Investing in Someone Else's Demise

Extremely low interest rates have sent investors in search of creative ways to generate income. A client recently was approached by a salesman offering life settlements, sometimes known as viaticals. The client wanted our opinion on the products, which is where an investor buys life insurance policies from the elderly or from people who have terminal illnesses. The cash payout gives immediate money to the insured, and the investor collects the policy payout when the person dies. The purchase is at a discount based on the death benefit, expected lifespan and other policy considerations.

I will start by saying that viatical settlements can benefit an insured individual in desperate need of money, and like other aggressive financial tools, they have their place. They must be used very carefully, on the advice from a trusted financial professional, and only when other better options have run out. They must only be used if it’s in the best interest of the insured. From an investor point of view however, purchasing viatical products amounts to betting on a persons’ life. Such activity carries with it certain ethical and financial risks. If the insured person dies quickly the profits could be high. Each day they live, the rate of investment return goes down. If they live too long the person or entity purchasing the policy may actually lose money if they are having to pay high premiums to keep the policy in force. I once had a client with terminal cancer survive for nine years after being given six months by his doctor. A viatical purchase on his life would have been disastrous for an investor.
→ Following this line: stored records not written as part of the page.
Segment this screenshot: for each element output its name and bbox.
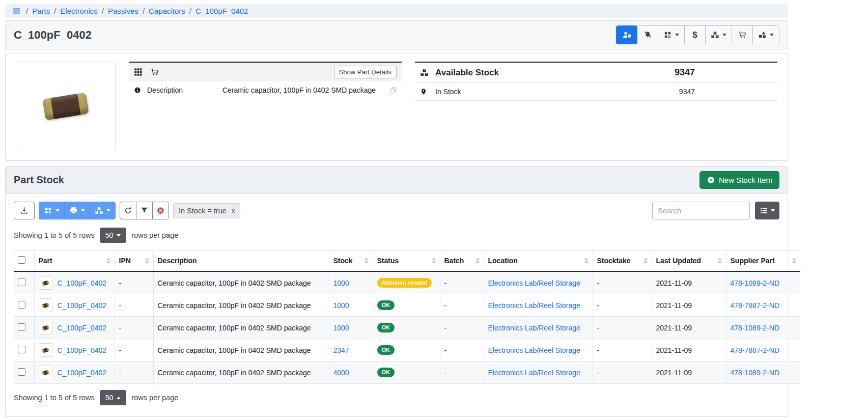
part-link[interactable]: C_100pF_0402: [58, 346, 107, 354]
supplier-part-link[interactable]: 478-7887-2-ND: [731, 346, 780, 354]
boxes-icon: [95, 206, 103, 215]
reload-button[interactable]: [120, 202, 136, 219]
sort-icon[interactable]: [429, 258, 436, 264]
description-label: Description: [147, 86, 222, 94]
order-part-button[interactable]: [732, 25, 753, 44]
part-link[interactable]: C_100pF_0402: [58, 324, 107, 332]
stock-link[interactable]: 2347: [333, 346, 349, 354]
select-all-checkbox[interactable]: [18, 256, 25, 264]
sort-icon[interactable]: [361, 258, 369, 264]
location-link[interactable]: Electronics Lab/Reel Storage: [488, 369, 580, 377]
table-row: C_100pF_0402 - Ceramic capacitor, 100pF …: [14, 339, 800, 362]
breadcrumb-separator: /: [102, 7, 104, 15]
row-checkbox[interactable]: [18, 346, 25, 353]
row-checkbox[interactable]: [18, 323, 25, 331]
remove-filter-icon[interactable]: x: [232, 207, 235, 214]
unsubscribe-notifications-button[interactable]: [637, 25, 658, 44]
stock-link[interactable]: 4000: [333, 369, 349, 377]
breadcrumb-item-capacitors[interactable]: Capacitors: [149, 7, 185, 15]
part-link[interactable]: C_100pF_0402: [58, 279, 107, 287]
sort-icon[interactable]: [715, 258, 722, 264]
available-stock-header: Available Stock 9347: [415, 63, 777, 83]
last-updated-cell: 2021-11-09: [652, 362, 726, 384]
location-link[interactable]: Electronics Lab/Reel Storage: [488, 279, 580, 287]
filter-button[interactable]: [136, 202, 153, 219]
col-location[interactable]: Location: [488, 257, 518, 265]
part-actions-button[interactable]: [752, 25, 779, 44]
supplier-part-link[interactable]: 478-1089-2-ND: [731, 324, 780, 332]
part-overview-card: Show Part Details Description Ceramic ca…: [5, 53, 788, 161]
status-badge: OK: [377, 368, 395, 377]
filter-chip-in-stock[interactable]: In Stock = true x: [173, 203, 240, 218]
grid-icon: [134, 68, 143, 76]
supplier-part-link[interactable]: 478-7887-2-ND: [731, 301, 780, 310]
table-row: C_100pF_0402 - Ceramic capacitor, 100pF …: [14, 317, 800, 339]
sort-icon[interactable]: [472, 258, 480, 264]
shopping-cart-icon: [738, 31, 747, 39]
part-link[interactable]: C_100pF_0402: [58, 369, 107, 377]
breadcrumb-item-parts[interactable]: Parts: [32, 7, 50, 15]
barcode-actions-button[interactable]: [658, 25, 685, 44]
user-shield-icon: [623, 31, 631, 39]
print-actions-button[interactable]: [64, 202, 90, 219]
sort-icon[interactable]: [581, 258, 589, 264]
row-checkbox[interactable]: [18, 368, 25, 376]
description-cell: Ceramic capacitor, 100pF in 0402 SMD pac…: [153, 362, 329, 384]
caret-down-icon: [117, 234, 121, 237]
sort-icon[interactable]: [789, 258, 796, 264]
supplier-part-link[interactable]: 478-1089-2-ND: [731, 279, 780, 287]
col-supplier-part[interactable]: Supplier Part: [731, 257, 775, 265]
col-description[interactable]: Description: [158, 257, 197, 265]
col-last-updated[interactable]: Last Updated: [656, 257, 702, 265]
row-checkbox[interactable]: [18, 279, 25, 286]
menu-icon[interactable]: [12, 7, 21, 15]
export-button[interactable]: [14, 202, 35, 219]
page-size-dropdown[interactable]: 50: [100, 228, 127, 243]
description-value: Ceramic capacitor, 100pF in 0402 SMD pac…: [222, 86, 389, 94]
location-link[interactable]: Electronics Lab/Reel Storage: [488, 301, 580, 310]
barcode-scan-button[interactable]: [39, 202, 65, 219]
breadcrumb-item-passives[interactable]: Passives: [108, 7, 138, 15]
stock-link[interactable]: 1000: [333, 324, 349, 332]
clear-filters-button[interactable]: [152, 202, 169, 219]
row-checkbox[interactable]: [18, 301, 25, 309]
new-stock-item-button[interactable]: New Stock Item: [699, 171, 779, 189]
location-link[interactable]: Electronics Lab/Reel Storage: [488, 324, 580, 332]
show-part-details-button[interactable]: Show Part Details: [334, 66, 397, 78]
stock-table: Part IPN Description Stock Status Batch …: [14, 250, 800, 384]
part-details-panel: Show Part Details Description Ceramic ca…: [129, 62, 402, 152]
breadcrumb-item-part[interactable]: C_100pF_0402: [195, 7, 248, 15]
last-updated-cell: 2021-11-09: [652, 339, 726, 362]
page-size-dropdown[interactable]: 50: [100, 390, 127, 405]
stock-options-button[interactable]: [90, 202, 116, 219]
description-cell: Ceramic capacitor, 100pF in 0402 SMD pac…: [153, 339, 329, 362]
breadcrumb-item-electronics[interactable]: Electronics: [60, 7, 97, 15]
part-link[interactable]: C_100pF_0402: [58, 301, 107, 310]
search-input[interactable]: [652, 202, 750, 219]
caret-up-icon: [117, 397, 121, 399]
stocktake-cell: -: [593, 362, 652, 384]
stock-actions-button[interactable]: [705, 25, 732, 44]
col-stocktake[interactable]: Stocktake: [597, 257, 631, 265]
pricing-button[interactable]: $: [684, 25, 706, 44]
col-stock[interactable]: Stock: [333, 257, 353, 265]
part-thumbnail: [39, 298, 52, 312]
stock-link[interactable]: 1000: [333, 279, 349, 287]
col-part[interactable]: Part: [39, 257, 52, 265]
user-roles-button[interactable]: [616, 25, 637, 44]
location-link[interactable]: Electronics Lab/Reel Storage: [488, 346, 580, 354]
column-select-button[interactable]: [755, 202, 779, 219]
part-image[interactable]: [16, 62, 116, 151]
col-ipn[interactable]: IPN: [119, 257, 131, 265]
col-status[interactable]: Status: [377, 257, 399, 265]
supplier-part-link[interactable]: 478-1089-2-ND: [731, 369, 780, 377]
caret-down-icon: [675, 34, 679, 36]
part-stock-title: Part Stock: [14, 174, 64, 186]
col-batch[interactable]: Batch: [444, 257, 464, 265]
page: / Parts / Electronics / Passives / Capac…: [0, 0, 788, 417]
stock-link[interactable]: 1000: [333, 301, 349, 310]
sort-icon[interactable]: [103, 258, 110, 264]
sort-icon[interactable]: [640, 258, 648, 264]
copy-icon[interactable]: [389, 87, 397, 94]
sort-icon[interactable]: [142, 258, 149, 264]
Therefore, the offer of guaranteed high rates of return is a red flag, since the actual return will not be known until a person dies. No salesman can guarantee when that will happen. What makes me feel especially uncomfortable about these arrangements is that the investor, now the beneficiary, has a financial interest in the insured dying sooner rather than later. It sounds harsh, which is why these products can be controversial. It may also be the reason the State of Utah Insurance division once issued a warning about life settlements stating bluntly, “There is a substantial interest in not having the life of the insured person continue.” Yikes!!

Viatical settlements can be legal instruments but they cross enough grey areas that many financial firms, including my own, will not deal in them. The moral conflicts and potential risks, along with the often-unscrupulous players involved, has encouraged us to leave these types of products to the major insurance companies. They have the financial strength and expertise to assess the risks, along with the regulatory oversight to insure they follow legal and ethical standards. I recommend individual investors recognize that these products are often pushed by salesmen seeking a hefty commission, but they carry risks and other challenges regular investors might want to avoid.